Apparently, though, the judge in Harrisburg, John E. Jones III, found Miller's arguments convincing. On December 20, a few days before the BAM went to press, he issued a 139-page decision that not only sided with the parents in the case; it declared unambiguously that ID is not a scientific theory but a thinly veiled religious belief. Noting, with a nod to Miller's testimony, that "every major scientific association that has taken a position on the issue of whether ID is science has concluded that ID is not, and cannot be considered as such." Jones, a Republican appointed by President Bush, concluded: "To be sure, Darwin's theory of evolution is imperfect. However, the fact that a scientific theory cannot yet render an explanation on every point should not be used as a pretext to thrust an untestable alternative hypothesis grounded in religion into the science classroom or to misrepresent well-established scientific propositions."
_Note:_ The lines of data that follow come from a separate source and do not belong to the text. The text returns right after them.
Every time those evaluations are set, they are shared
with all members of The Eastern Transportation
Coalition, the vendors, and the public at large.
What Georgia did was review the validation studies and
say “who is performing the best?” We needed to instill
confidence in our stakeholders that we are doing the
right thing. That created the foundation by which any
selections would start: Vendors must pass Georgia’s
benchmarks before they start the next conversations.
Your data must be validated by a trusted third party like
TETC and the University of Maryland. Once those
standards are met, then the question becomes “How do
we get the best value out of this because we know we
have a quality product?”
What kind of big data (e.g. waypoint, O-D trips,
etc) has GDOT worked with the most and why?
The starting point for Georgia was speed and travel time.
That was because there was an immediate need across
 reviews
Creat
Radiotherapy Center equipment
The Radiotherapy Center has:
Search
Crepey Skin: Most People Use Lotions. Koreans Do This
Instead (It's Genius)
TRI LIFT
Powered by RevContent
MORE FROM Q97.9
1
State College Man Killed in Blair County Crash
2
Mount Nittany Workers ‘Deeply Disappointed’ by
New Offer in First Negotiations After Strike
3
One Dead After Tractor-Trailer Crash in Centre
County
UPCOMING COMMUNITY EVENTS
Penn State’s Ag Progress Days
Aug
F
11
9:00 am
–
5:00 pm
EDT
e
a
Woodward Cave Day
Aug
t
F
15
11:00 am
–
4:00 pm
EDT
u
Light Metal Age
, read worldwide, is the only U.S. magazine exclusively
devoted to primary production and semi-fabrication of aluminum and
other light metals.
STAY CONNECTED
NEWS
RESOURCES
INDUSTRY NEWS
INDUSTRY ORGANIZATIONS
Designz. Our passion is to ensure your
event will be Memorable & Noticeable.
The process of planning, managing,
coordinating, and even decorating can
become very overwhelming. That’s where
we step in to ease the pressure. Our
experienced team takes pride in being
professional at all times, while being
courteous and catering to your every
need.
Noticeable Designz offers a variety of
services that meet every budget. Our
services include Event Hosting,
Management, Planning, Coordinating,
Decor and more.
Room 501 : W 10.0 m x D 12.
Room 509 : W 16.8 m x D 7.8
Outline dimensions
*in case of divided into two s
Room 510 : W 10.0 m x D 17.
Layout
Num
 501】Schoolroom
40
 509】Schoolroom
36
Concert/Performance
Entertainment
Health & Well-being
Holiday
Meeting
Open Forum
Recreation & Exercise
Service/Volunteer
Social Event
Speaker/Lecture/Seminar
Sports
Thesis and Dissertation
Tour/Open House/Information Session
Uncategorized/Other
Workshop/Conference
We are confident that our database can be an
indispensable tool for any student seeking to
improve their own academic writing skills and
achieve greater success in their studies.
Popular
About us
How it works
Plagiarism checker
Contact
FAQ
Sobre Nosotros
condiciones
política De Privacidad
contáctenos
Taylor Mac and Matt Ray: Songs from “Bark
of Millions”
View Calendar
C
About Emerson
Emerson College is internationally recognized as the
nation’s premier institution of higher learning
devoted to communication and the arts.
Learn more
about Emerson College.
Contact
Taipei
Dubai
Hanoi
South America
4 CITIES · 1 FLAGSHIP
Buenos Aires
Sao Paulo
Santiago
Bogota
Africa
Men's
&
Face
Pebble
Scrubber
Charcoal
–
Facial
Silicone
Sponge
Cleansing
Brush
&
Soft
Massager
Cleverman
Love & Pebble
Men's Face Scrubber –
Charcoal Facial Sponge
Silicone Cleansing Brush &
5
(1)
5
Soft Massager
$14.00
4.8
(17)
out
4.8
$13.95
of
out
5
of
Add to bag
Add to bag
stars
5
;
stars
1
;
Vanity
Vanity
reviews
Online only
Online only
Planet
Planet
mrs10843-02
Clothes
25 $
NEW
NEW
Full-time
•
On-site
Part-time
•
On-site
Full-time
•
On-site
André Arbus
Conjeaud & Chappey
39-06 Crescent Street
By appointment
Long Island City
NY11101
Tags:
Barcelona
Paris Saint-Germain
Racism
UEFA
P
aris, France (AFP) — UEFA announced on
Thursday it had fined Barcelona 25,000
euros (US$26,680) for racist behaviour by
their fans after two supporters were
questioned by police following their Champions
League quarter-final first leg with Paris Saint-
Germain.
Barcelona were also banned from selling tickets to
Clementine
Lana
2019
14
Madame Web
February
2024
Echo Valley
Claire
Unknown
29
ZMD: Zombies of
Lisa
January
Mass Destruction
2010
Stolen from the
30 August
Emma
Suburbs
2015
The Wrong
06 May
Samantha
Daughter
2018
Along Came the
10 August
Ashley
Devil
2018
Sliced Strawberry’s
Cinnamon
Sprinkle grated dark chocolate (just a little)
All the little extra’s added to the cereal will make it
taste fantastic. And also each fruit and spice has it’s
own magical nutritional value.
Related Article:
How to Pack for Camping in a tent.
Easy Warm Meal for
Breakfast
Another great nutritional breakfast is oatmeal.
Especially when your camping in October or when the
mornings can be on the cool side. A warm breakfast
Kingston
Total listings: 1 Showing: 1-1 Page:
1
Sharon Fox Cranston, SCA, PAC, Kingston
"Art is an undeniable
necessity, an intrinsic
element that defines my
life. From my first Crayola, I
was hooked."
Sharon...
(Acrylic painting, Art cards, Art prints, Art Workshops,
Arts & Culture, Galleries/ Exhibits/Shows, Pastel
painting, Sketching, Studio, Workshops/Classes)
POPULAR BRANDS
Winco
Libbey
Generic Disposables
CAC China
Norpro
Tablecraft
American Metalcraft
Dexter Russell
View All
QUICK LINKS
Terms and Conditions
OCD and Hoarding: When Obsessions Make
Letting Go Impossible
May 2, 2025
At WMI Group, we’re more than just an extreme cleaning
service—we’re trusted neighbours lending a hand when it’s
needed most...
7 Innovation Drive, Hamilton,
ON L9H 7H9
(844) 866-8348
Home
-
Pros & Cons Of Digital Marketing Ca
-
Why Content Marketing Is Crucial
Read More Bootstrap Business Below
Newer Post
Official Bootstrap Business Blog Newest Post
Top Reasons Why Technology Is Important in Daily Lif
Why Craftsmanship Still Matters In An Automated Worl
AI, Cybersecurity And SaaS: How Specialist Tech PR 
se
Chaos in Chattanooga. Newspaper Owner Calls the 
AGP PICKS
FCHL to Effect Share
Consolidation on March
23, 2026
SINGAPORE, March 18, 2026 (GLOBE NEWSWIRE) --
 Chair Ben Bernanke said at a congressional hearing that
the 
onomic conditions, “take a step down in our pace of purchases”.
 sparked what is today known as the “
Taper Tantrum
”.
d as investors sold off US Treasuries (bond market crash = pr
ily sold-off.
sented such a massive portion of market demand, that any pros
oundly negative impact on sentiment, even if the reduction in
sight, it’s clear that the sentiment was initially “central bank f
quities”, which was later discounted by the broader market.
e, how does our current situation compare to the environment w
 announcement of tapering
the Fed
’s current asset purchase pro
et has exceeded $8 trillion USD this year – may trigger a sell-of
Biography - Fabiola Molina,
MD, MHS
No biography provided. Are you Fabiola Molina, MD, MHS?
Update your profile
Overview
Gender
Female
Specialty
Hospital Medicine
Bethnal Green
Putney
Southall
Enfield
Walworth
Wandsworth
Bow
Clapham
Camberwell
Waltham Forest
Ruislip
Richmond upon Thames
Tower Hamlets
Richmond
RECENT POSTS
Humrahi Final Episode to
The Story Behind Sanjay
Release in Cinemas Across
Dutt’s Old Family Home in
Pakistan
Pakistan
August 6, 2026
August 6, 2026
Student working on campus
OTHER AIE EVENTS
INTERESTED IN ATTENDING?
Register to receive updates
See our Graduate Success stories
I checked in with Miller the day after the ruling. He was jubilant. He pointed me to a statement he had just written. Asserting that "the pseudo-scientific claims of ID collapsed upon inspection" in the courtroom, he explained that "placing science and religion in opposition to each other, as a mandate to teach ID inevitably would, dishonors both science and religion, and would require young people to make the false choice of rejecting their faith to accept science, or turning their backs on modern science to maintain their faith. Everyone who cherishes religious freedom in America has reason to give thanks for this decision."

In November the citizens of Dover voted out of office the nine school board members who'd mandated that the ID statement be read in school, making the judge's decision a moot point, in that town at least. They must have been listening to a certain Brown professor.